Exercise prompt: Below are entries; copy exactly the lines from the one with "n of boven plafonds" through the one with "Wilt u een prijsindicatie?", both included, and leave out the rest.
----- Records for this task -----
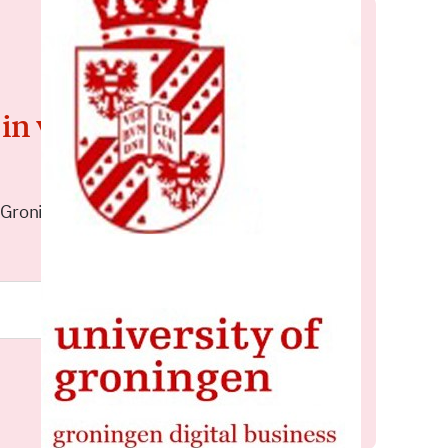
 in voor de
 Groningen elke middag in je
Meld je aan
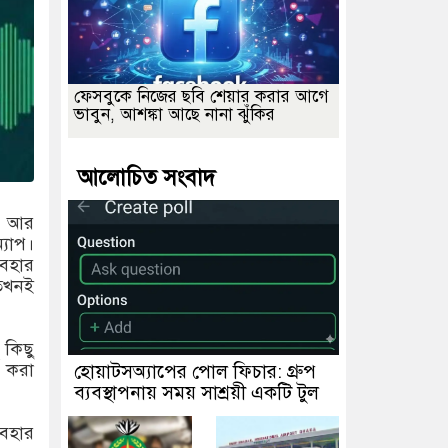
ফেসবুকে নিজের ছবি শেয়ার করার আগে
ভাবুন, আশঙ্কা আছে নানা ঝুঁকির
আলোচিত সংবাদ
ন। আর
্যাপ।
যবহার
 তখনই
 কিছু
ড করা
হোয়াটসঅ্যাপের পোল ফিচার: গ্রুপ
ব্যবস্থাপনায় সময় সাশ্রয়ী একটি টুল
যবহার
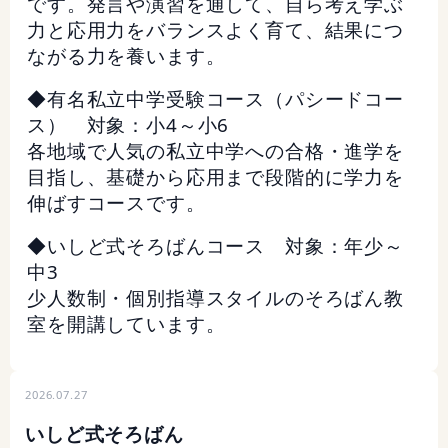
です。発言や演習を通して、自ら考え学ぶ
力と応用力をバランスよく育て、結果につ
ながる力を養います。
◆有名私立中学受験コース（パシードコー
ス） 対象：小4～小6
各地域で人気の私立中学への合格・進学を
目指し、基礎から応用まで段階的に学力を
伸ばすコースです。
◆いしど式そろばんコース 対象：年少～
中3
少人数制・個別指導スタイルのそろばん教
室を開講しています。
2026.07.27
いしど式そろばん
-----
----- Records for this task -----
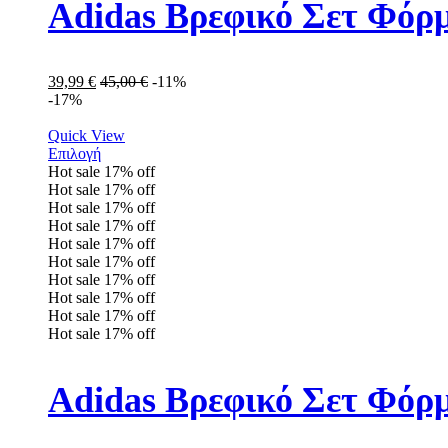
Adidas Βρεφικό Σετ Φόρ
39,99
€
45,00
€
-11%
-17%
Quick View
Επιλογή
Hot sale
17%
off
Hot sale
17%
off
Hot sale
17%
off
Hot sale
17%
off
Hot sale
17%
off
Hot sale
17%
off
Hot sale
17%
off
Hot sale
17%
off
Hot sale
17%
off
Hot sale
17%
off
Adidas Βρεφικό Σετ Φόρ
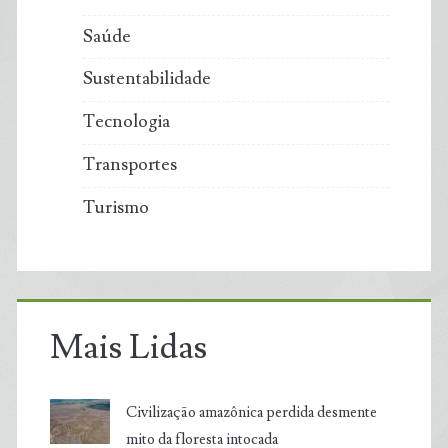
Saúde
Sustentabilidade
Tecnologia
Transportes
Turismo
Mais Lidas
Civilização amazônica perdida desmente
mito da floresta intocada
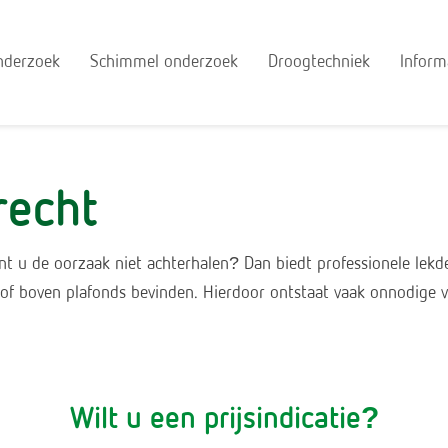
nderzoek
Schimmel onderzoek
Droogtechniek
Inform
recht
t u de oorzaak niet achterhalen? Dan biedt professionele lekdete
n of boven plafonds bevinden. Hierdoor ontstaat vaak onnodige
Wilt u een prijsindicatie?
-----
Written solution:
n of boven plafonds bevinden. Hierdoor ontstaat vaak onnodige
Wilt u een prijsindicatie?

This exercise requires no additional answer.